• Aim of the exercise:
Transcribe the entries exactly; images are not part of the copy.

┌─ Record set

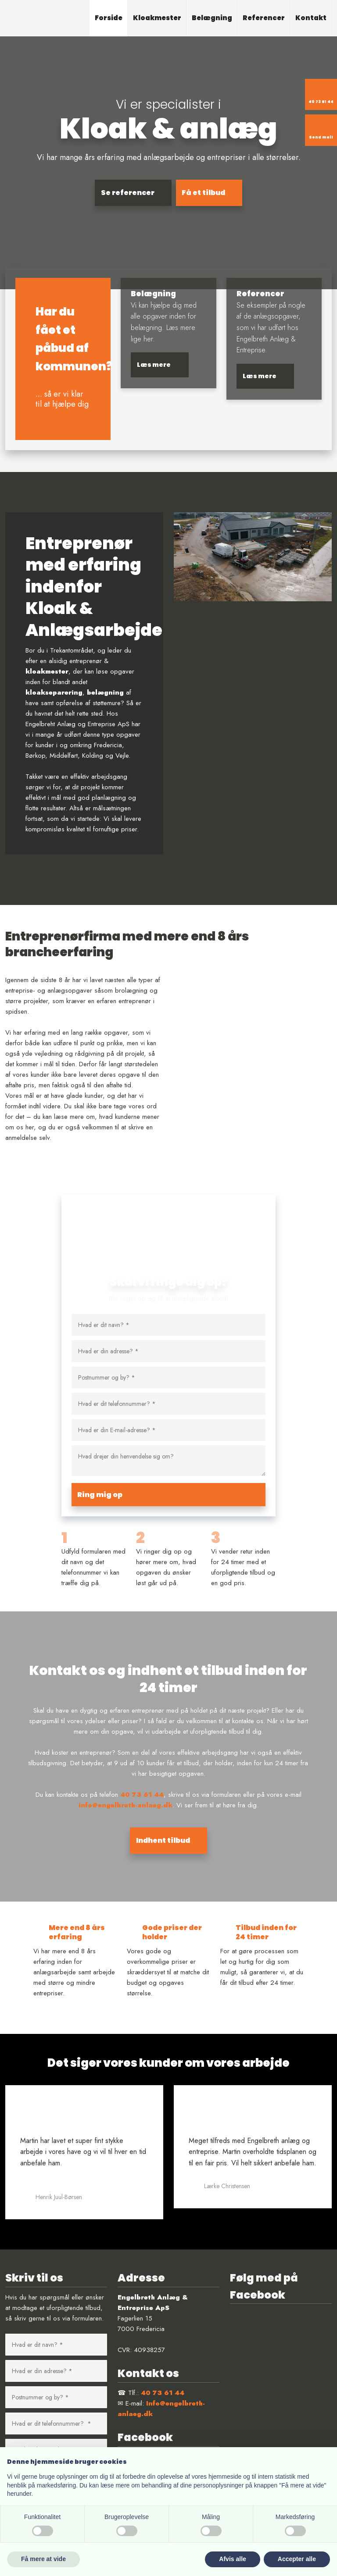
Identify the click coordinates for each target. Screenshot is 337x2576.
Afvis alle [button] (232, 2558)
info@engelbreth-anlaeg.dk (125, 1805)
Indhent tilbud (163, 1840)
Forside (108, 17)
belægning (105, 692)
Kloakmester (157, 17)
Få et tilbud (203, 193)
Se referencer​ (127, 193)
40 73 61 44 (142, 1794)
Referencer (264, 17)
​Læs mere (154, 365)
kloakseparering (53, 692)
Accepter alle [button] (297, 2558)
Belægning (212, 17)
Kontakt (310, 17)
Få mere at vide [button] (43, 2558)
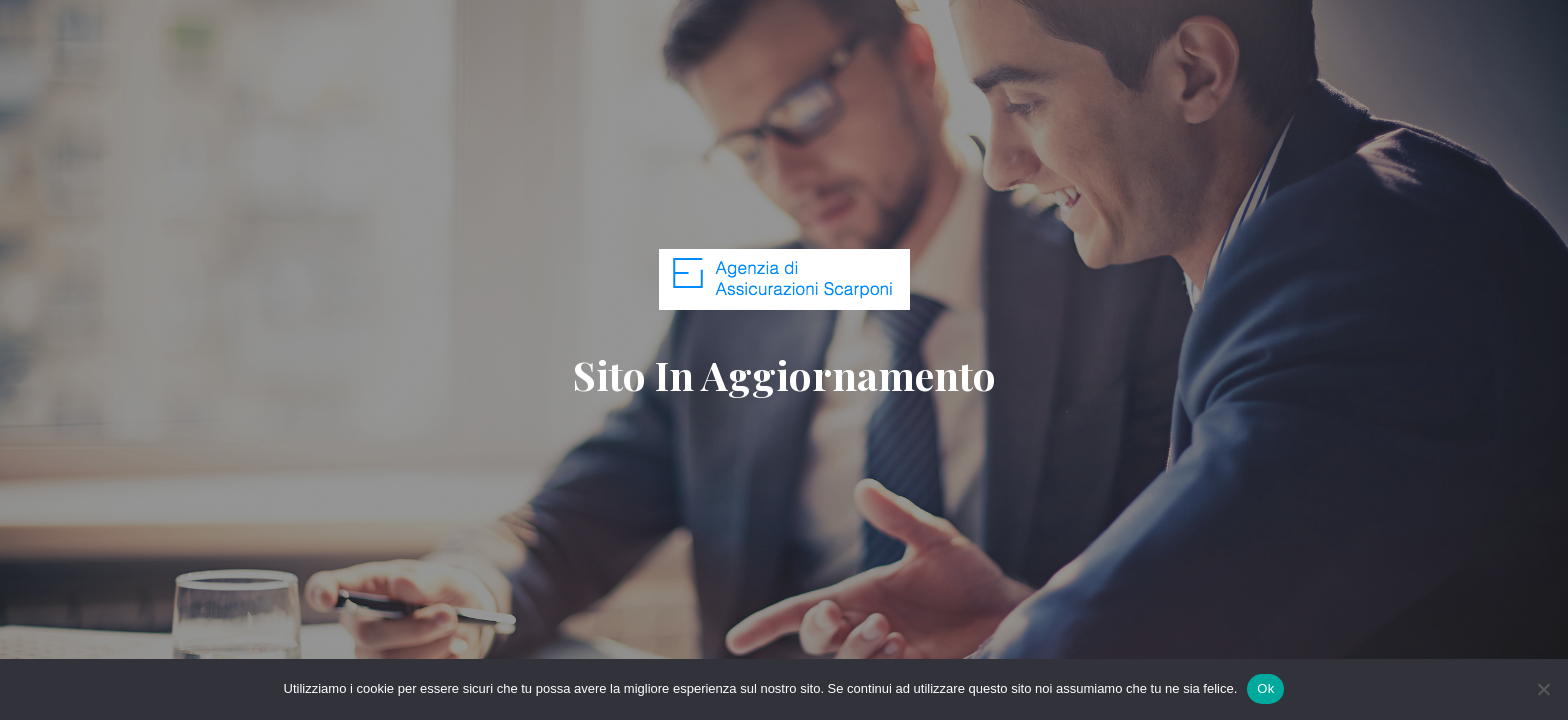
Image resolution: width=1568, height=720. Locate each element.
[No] (1543, 689)
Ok (1265, 688)
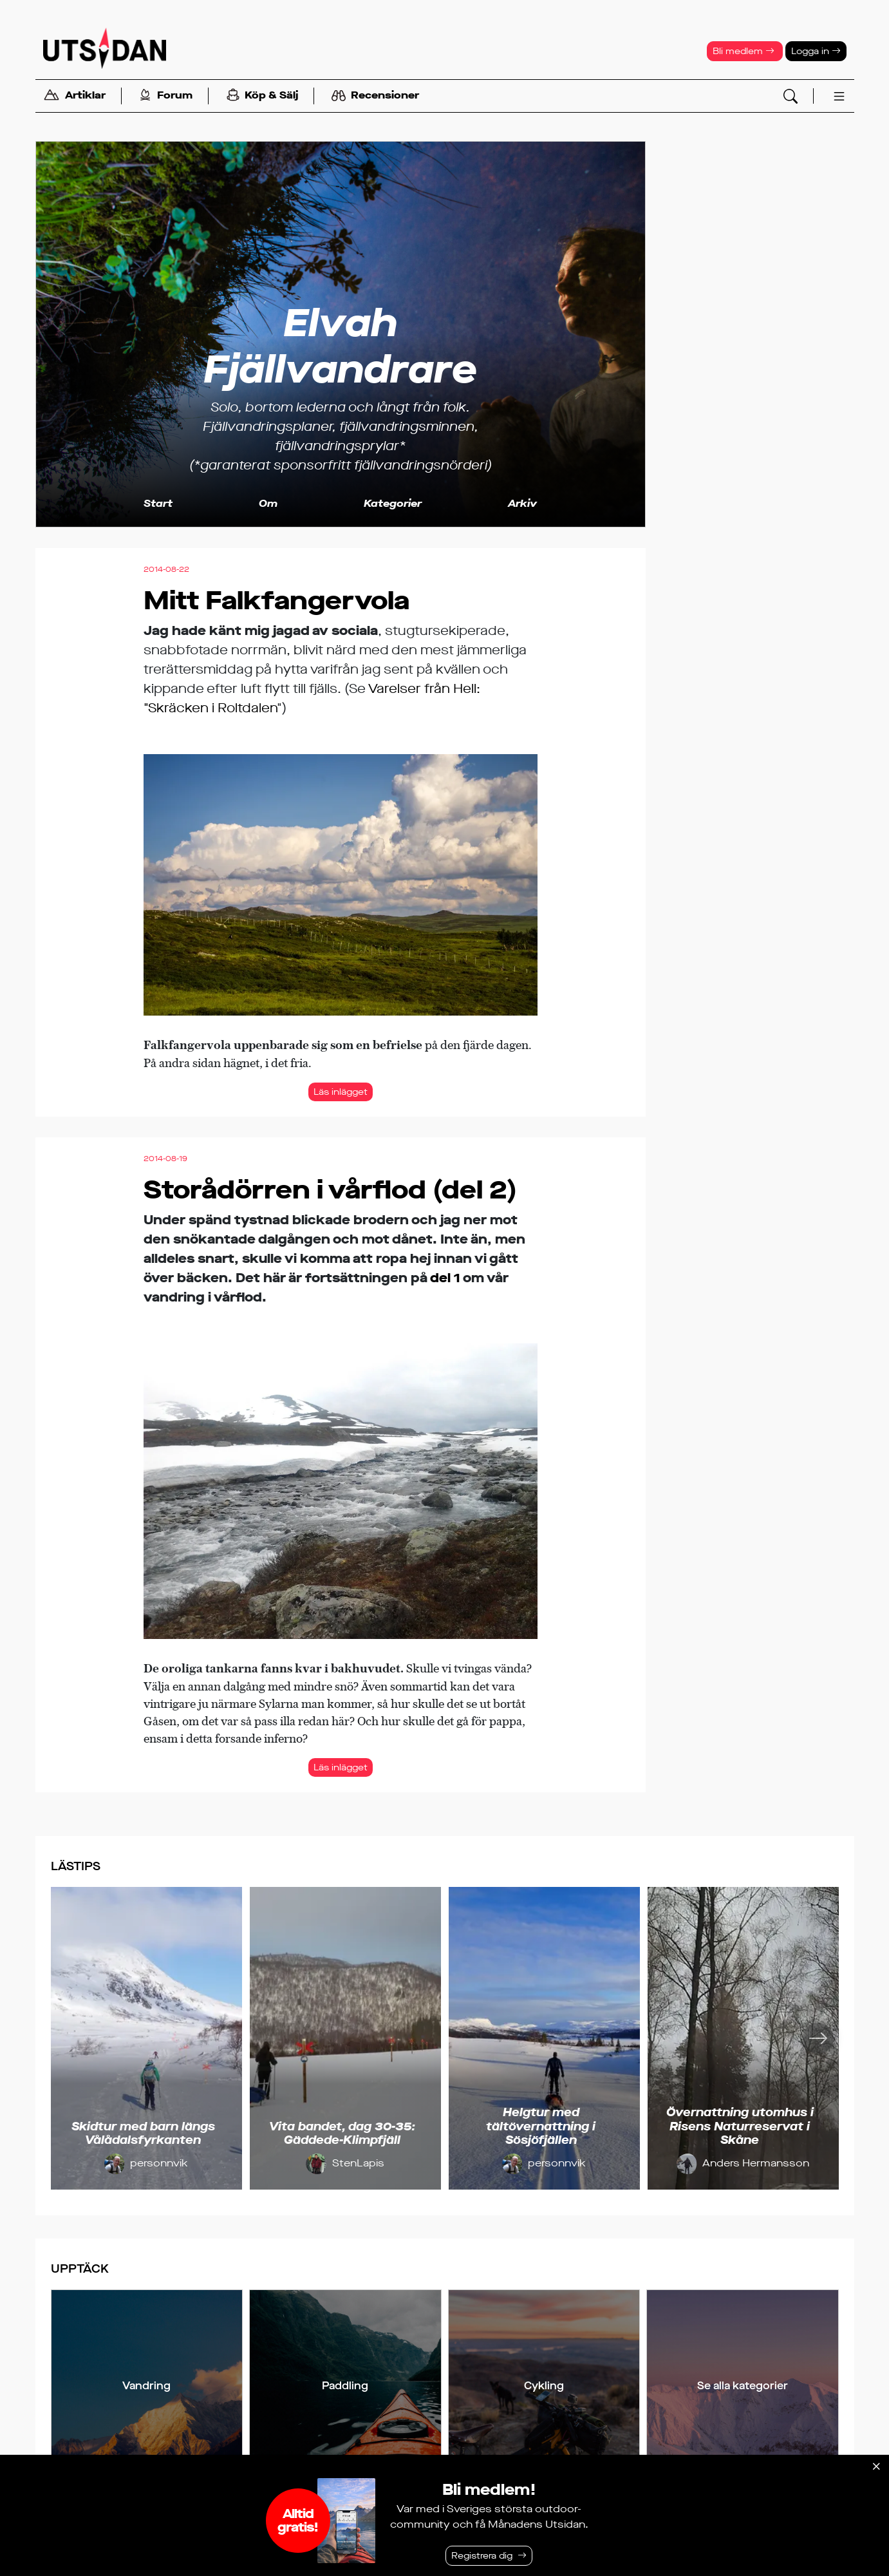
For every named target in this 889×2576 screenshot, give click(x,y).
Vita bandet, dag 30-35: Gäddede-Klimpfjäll (342, 2133)
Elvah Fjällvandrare (340, 346)
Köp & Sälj (262, 96)
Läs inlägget (340, 1092)
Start (158, 503)
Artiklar (74, 96)
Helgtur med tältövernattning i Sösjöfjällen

└─

• Your response:
Identify the click coordinates for each target. Screenshot is 337x2576.
Afvis alle [button] (232, 2558)
info@engelbreth-anlaeg.dk (125, 1805)
Indhent tilbud (163, 1840)
Forside (108, 17)
belægning (105, 692)
Kloakmester (157, 17)
Få et tilbud (203, 193)
Se referencer​ (127, 193)
40 73 61 44 (142, 1794)
Referencer (264, 17)
​Læs mere (154, 365)
kloakseparering (53, 692)
Accepter alle [button] (297, 2558)
Belægning (212, 17)
Kontakt (310, 17)
Få mere at vide [button] (43, 2558)
Image resolution: width=1568, height=720. Locate each element.
[No] (1543, 689)
Ok (1265, 688)
For every named target in this 889×2576 screenshot, give click(x,y).
Vita bandet, dag 30-35: Gäddede-Klimpfjäll (342, 2133)
Elvah Fjällvandrare (340, 346)
Köp & Sälj (262, 96)
Läs inlägget (340, 1092)
Start (158, 503)
Artiklar (74, 96)
Helgtur med tältövernattning i Sösjöfjällen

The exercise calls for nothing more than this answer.